- WHAT THE TASK ASKS
Restate the entries word for word and skip every image.

[Stored data entries]
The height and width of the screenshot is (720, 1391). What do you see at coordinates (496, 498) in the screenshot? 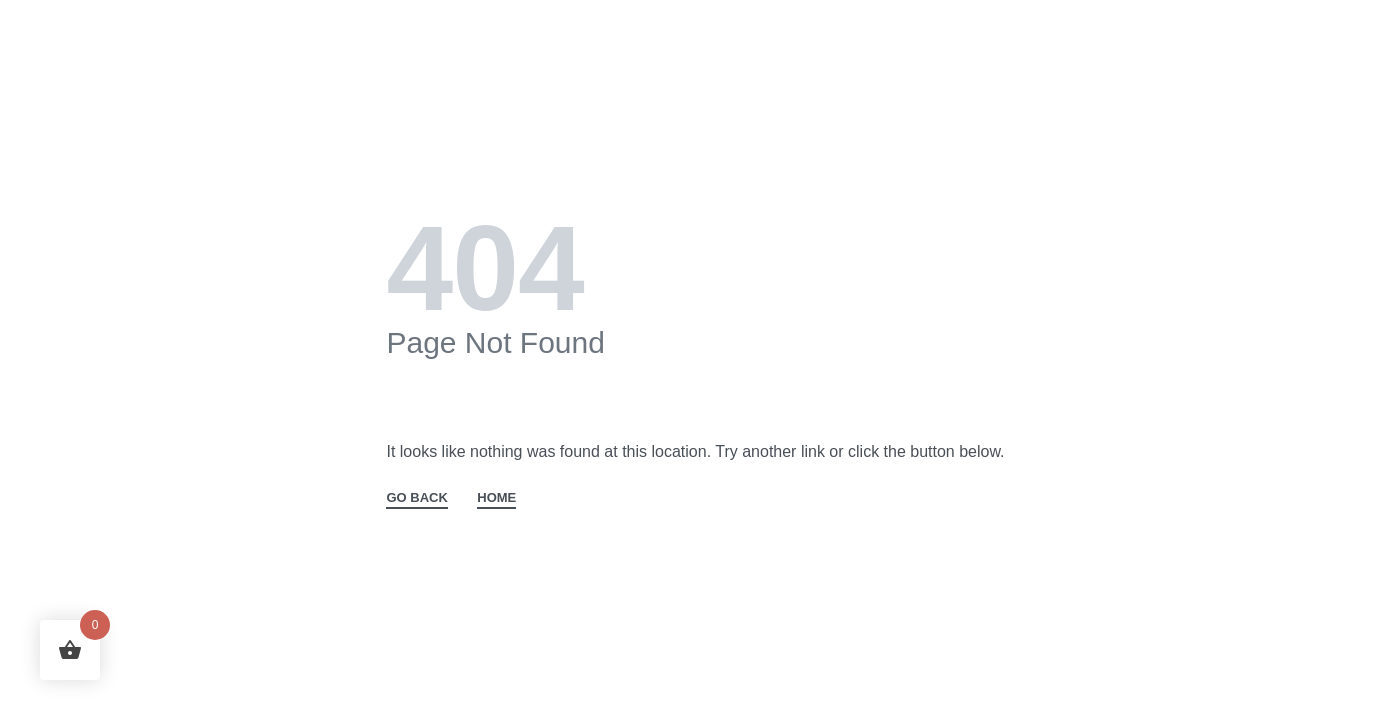
I see `HOME` at bounding box center [496, 498].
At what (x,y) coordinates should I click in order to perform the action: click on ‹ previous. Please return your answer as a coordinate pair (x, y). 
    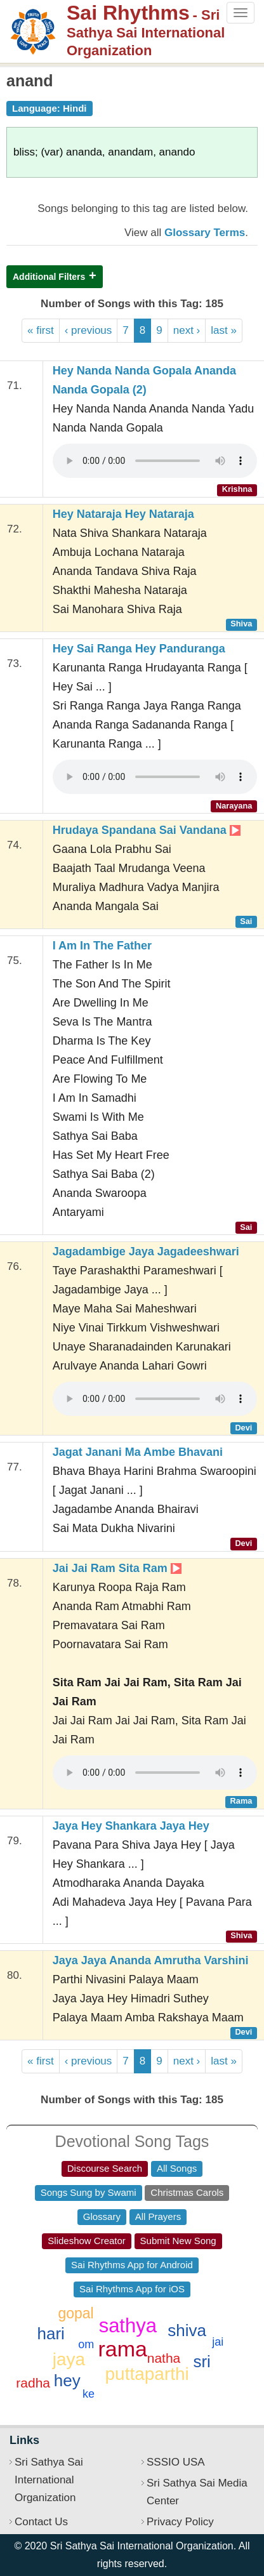
    Looking at the image, I should click on (88, 330).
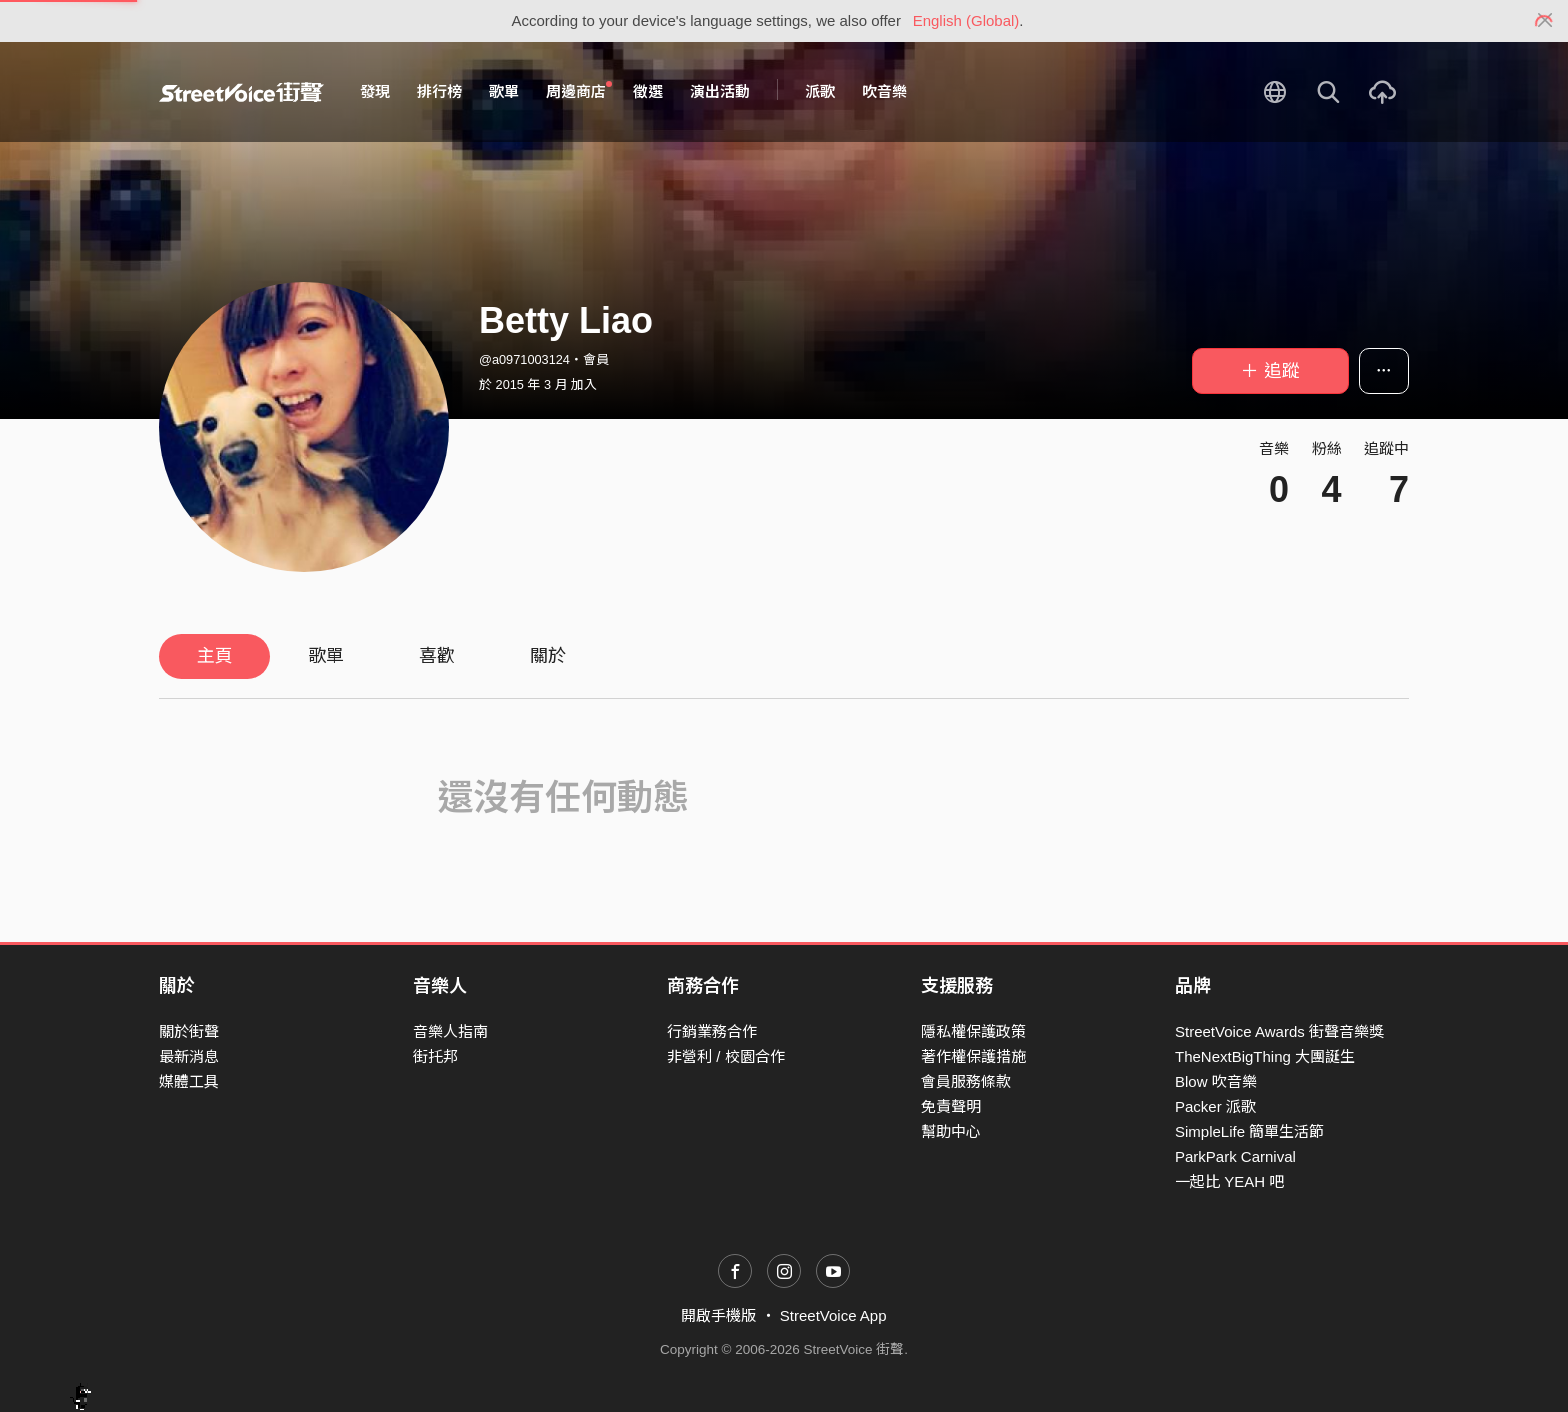 The height and width of the screenshot is (1412, 1568). Describe the element at coordinates (375, 91) in the screenshot. I see `發現` at that location.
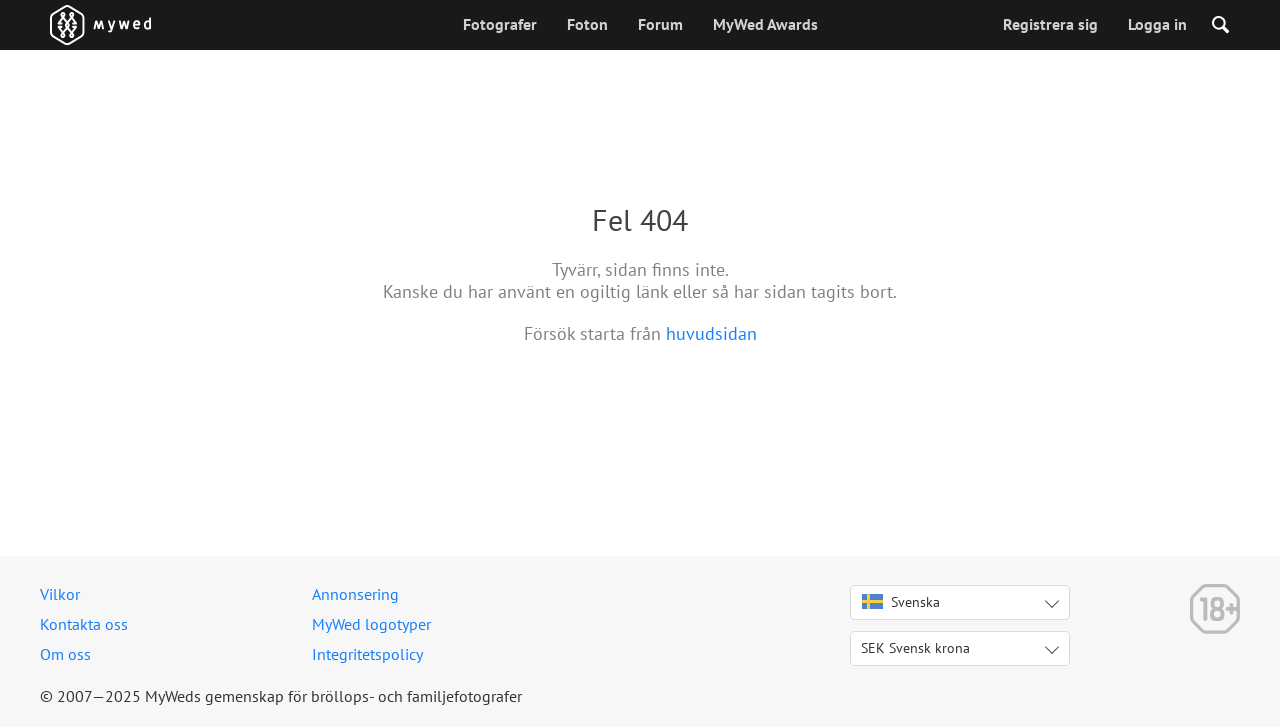 Image resolution: width=1280 pixels, height=727 pixels. I want to click on Foton, so click(587, 24).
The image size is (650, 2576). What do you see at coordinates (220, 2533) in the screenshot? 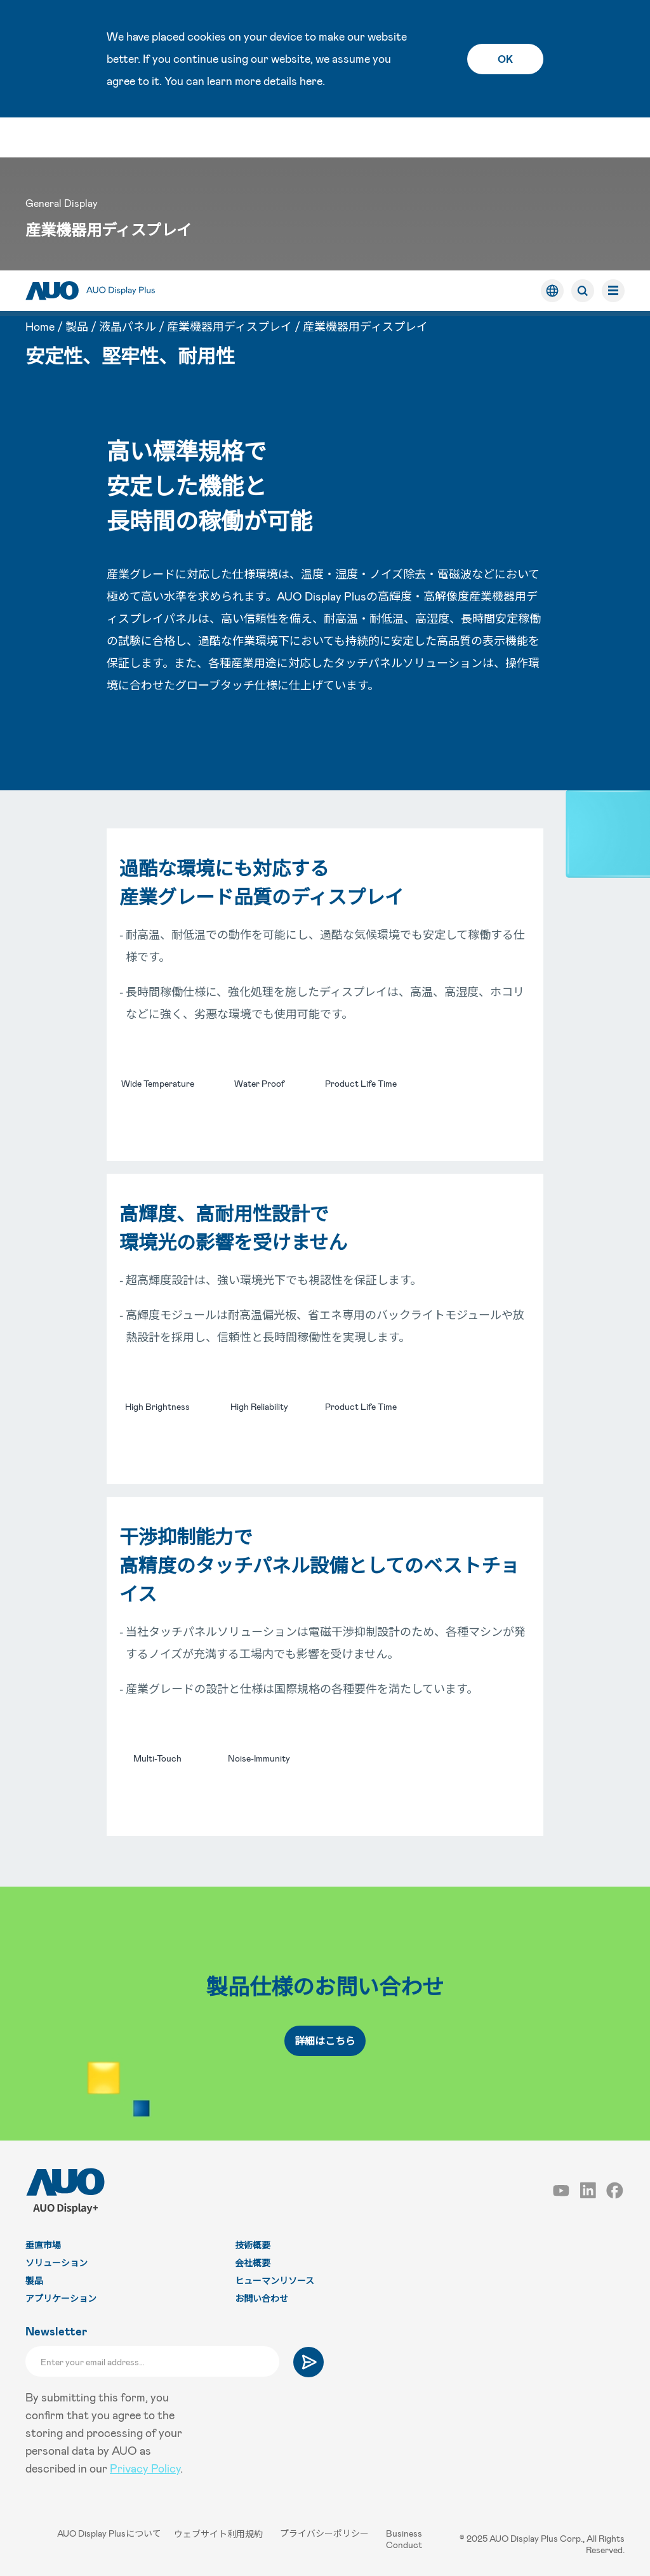
I see `ウェブサイト利用規約` at bounding box center [220, 2533].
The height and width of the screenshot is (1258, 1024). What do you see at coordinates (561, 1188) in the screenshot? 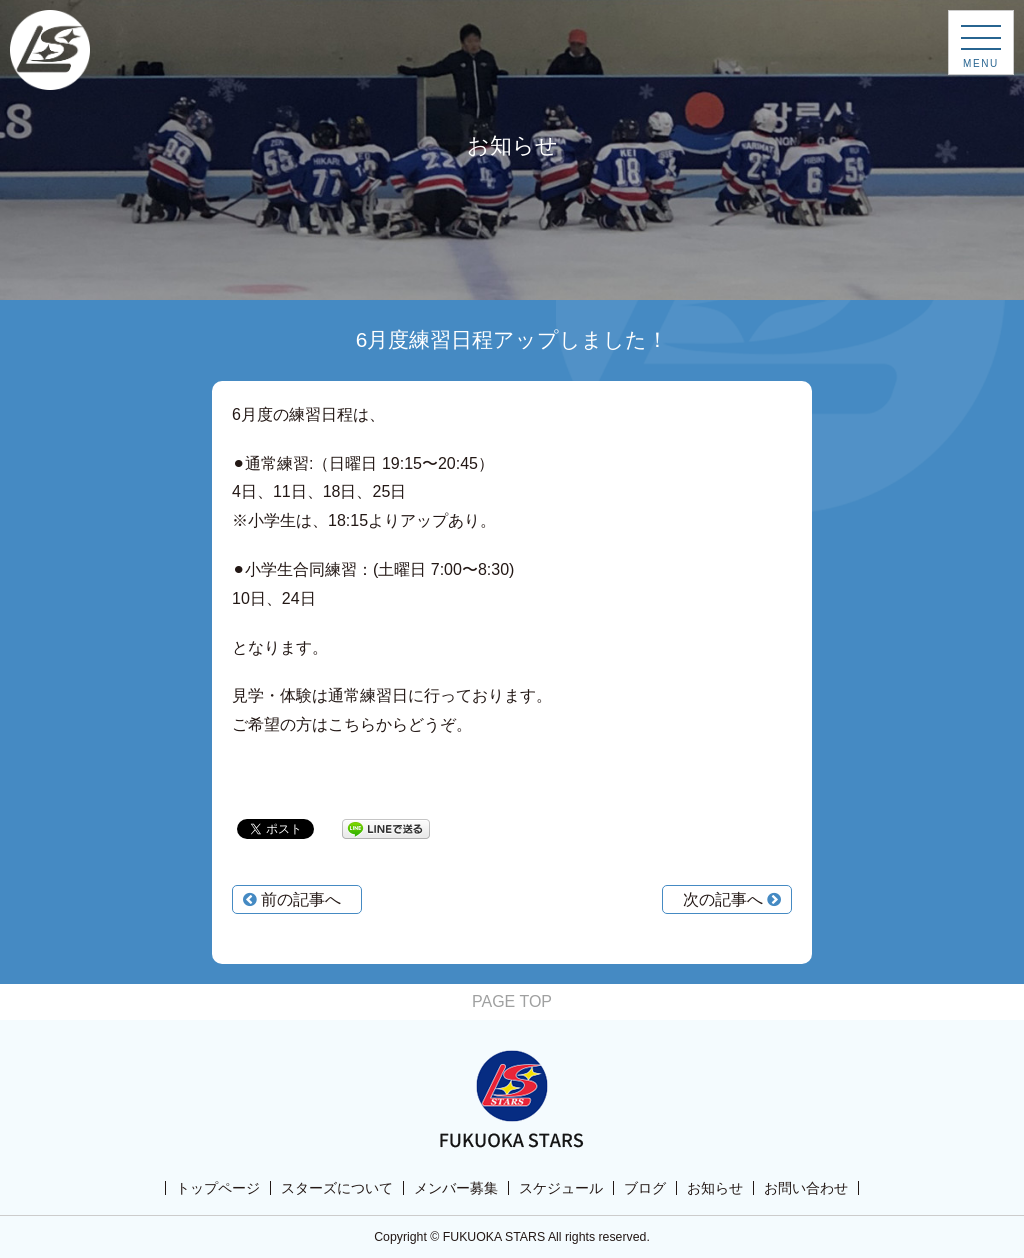
I see `スケジュール` at bounding box center [561, 1188].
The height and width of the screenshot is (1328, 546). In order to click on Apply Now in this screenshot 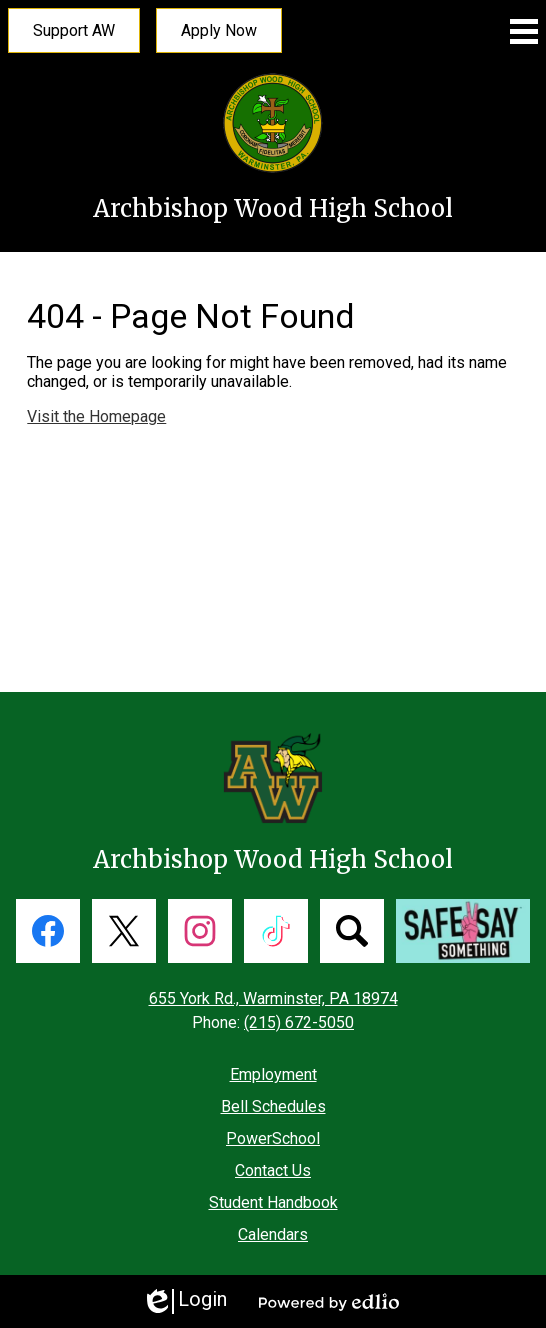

- OUTPUT FOR THIS TASK
The height and width of the screenshot is (720, 1391). What do you see at coordinates (496, 498) in the screenshot? 
I see `HOME` at bounding box center [496, 498].
At what (x,y) coordinates should I click in order to perform the action: click on ‹ previous. Please return your answer as a coordinate pair (x, y). 
    Looking at the image, I should click on (88, 330).
 The height and width of the screenshot is (1412, 1568). Describe the element at coordinates (375, 91) in the screenshot. I see `發現` at that location.
 Image resolution: width=1280 pixels, height=727 pixels. I want to click on Foton, so click(587, 24).
The image size is (650, 2576). What do you see at coordinates (220, 2533) in the screenshot? 
I see `ウェブサイト利用規約` at bounding box center [220, 2533].
The height and width of the screenshot is (1258, 1024). What do you see at coordinates (561, 1188) in the screenshot? 
I see `スケジュール` at bounding box center [561, 1188].
The height and width of the screenshot is (1328, 546). In order to click on Apply Now in this screenshot 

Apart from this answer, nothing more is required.